Why Pipeline a Microprocessor?
Modern CPUs all use pipelining to improve performance, but how does it work? We will use a warehouse robot analogy to explain how.
Pipelining is in many ways such a universal way to speed up any task, that it is possible to find countless analogies for it in manufacturing or in your every day life, such as doing laundry, or cooking.
At the heart we deal with the challenge of getting as much work done per time unit as possible. There are many ways of achieving this. I will go through different approaches to help you understand how microprocessor designers arrived at pipelining as a smart solution. We will look at:
- Clock frequency. How early CPUs got speed bumps by increasing clock frequency.
- Parallel execution. If you cannot perform an instruction faster, how about performing more in parallel?
- Pipelining is for when you cannot do more tasks in parallel and you cannot miniaturize to increase clock frequency.
Speeding Up CPUs By Increasing Clock Frequency
A computer does everything in discrete time steps, called clock cycles. In one clock cycle the smallest task is performed in a CPU. It is a bit like how a mechanical watch only does something when cogs in its gears move one step. Nothing happens in-between.

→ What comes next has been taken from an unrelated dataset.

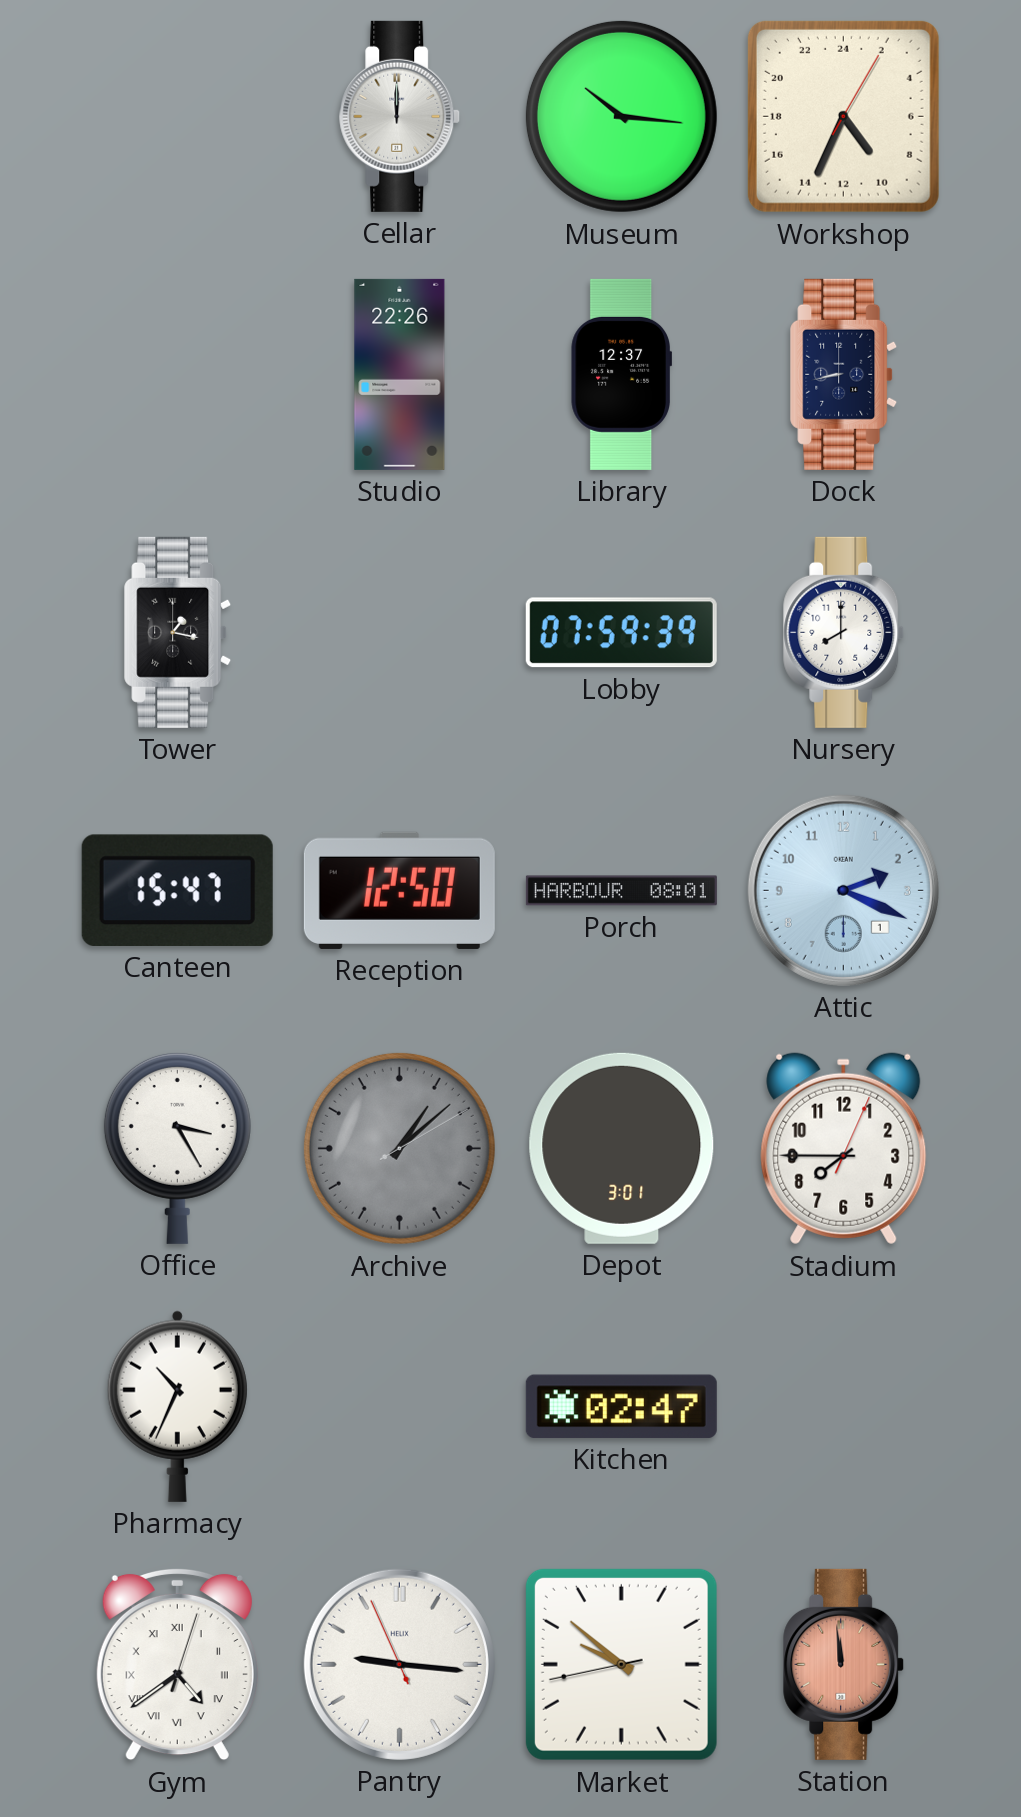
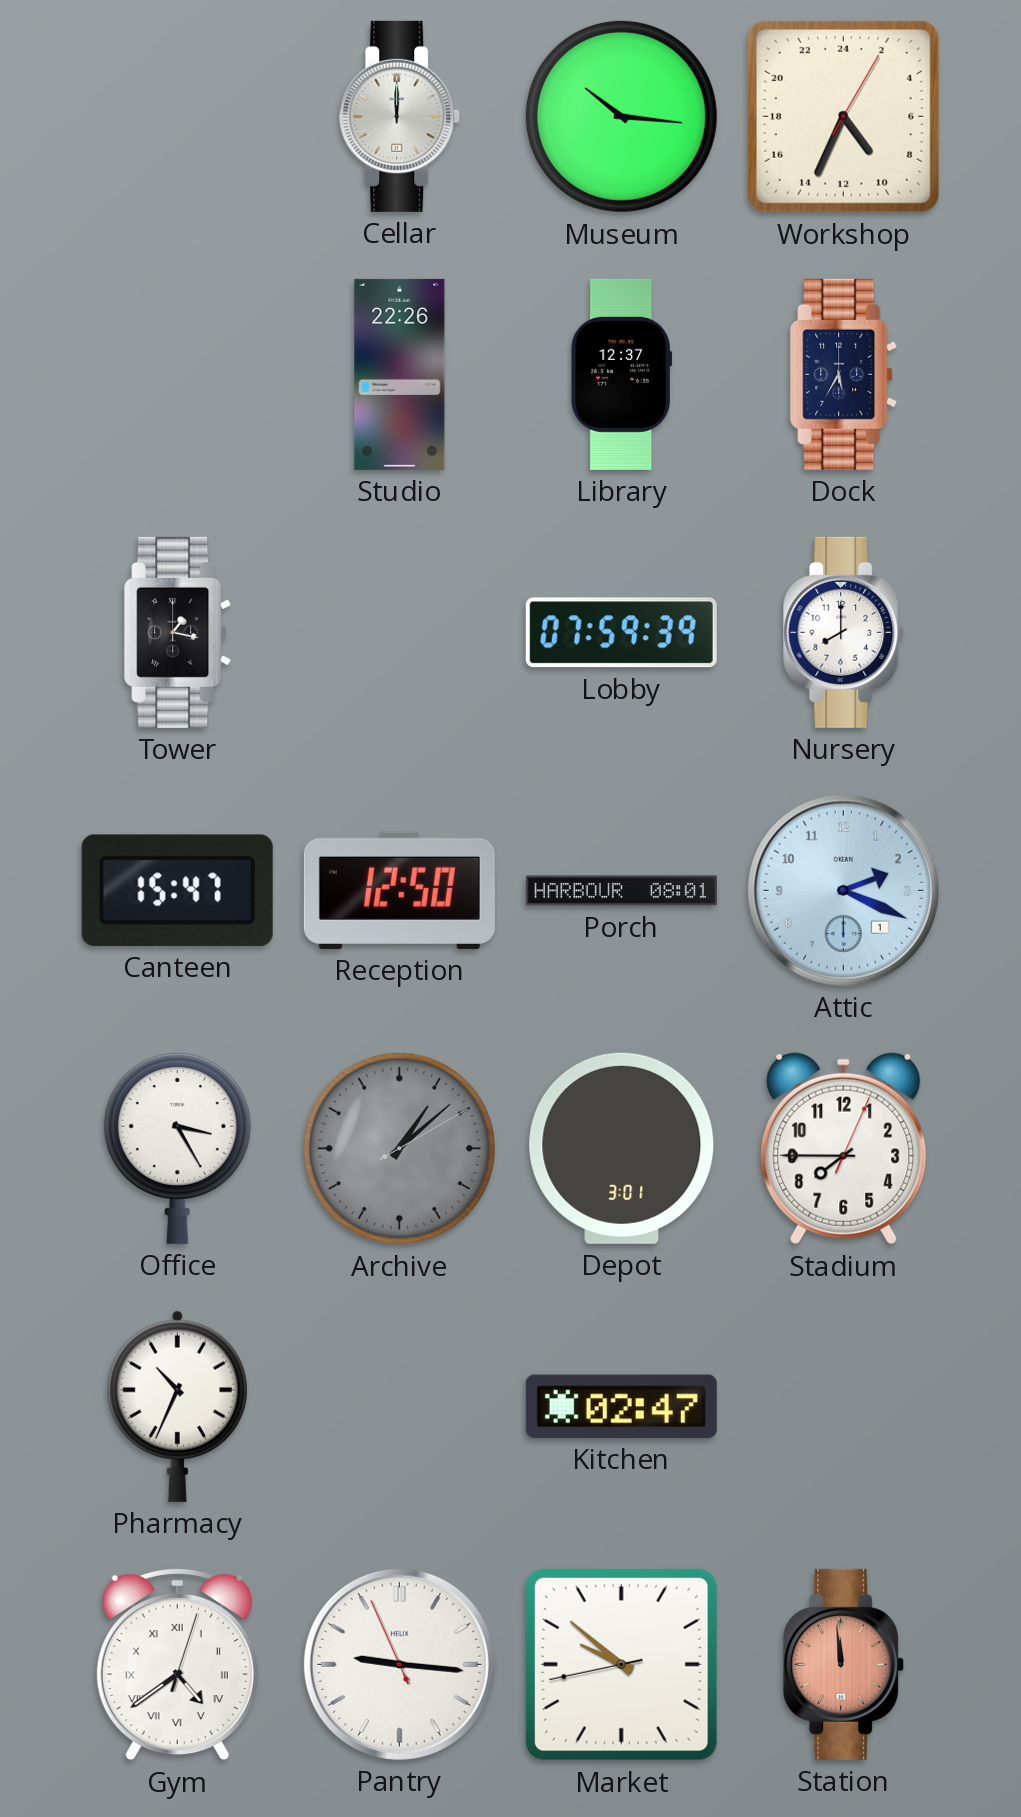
Dock: 8:43 -> 5:35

The most straightforward way of increasing the performance of a microprocessor is by shortening the length of one clock cycle. However there is a limit to how short a clock cycle can be. You cannot make electrons move faster. They have to be able to move through all the necessary transistors in your CPU to complete the operation it is supposed to do in one clock cycle.
This is easier to clarify with a warehouse robot analogy. We got a robot in a warehouse picking packages in one end and delivering them at another end.
One could say this robot also has a clock cycle. The clock cycle is the time it takes for the robot to deliver a package at the end and return to the beginning. That means the task of moving a package is finished. In CPU terms this is the time it takes to complete an instruction.
Just like with electrons we have to imagine that it is not possible to speed up the robot. If we make the clock cycle too short, the robot will not get time to deliver the package and return in the allocated time.
Imagine the robot has only gotten halfway back, and then you instruct it to pickup a package and deliver it. Except it cannot pickup a package because it is not at the start location.
Benefits of Smaller CPUs
If we cannot make the robot move faster, how are we going to get the job done in less time? In CPU terms the question is: If we cannot make electrons go faster, how do we get them to their destination faster?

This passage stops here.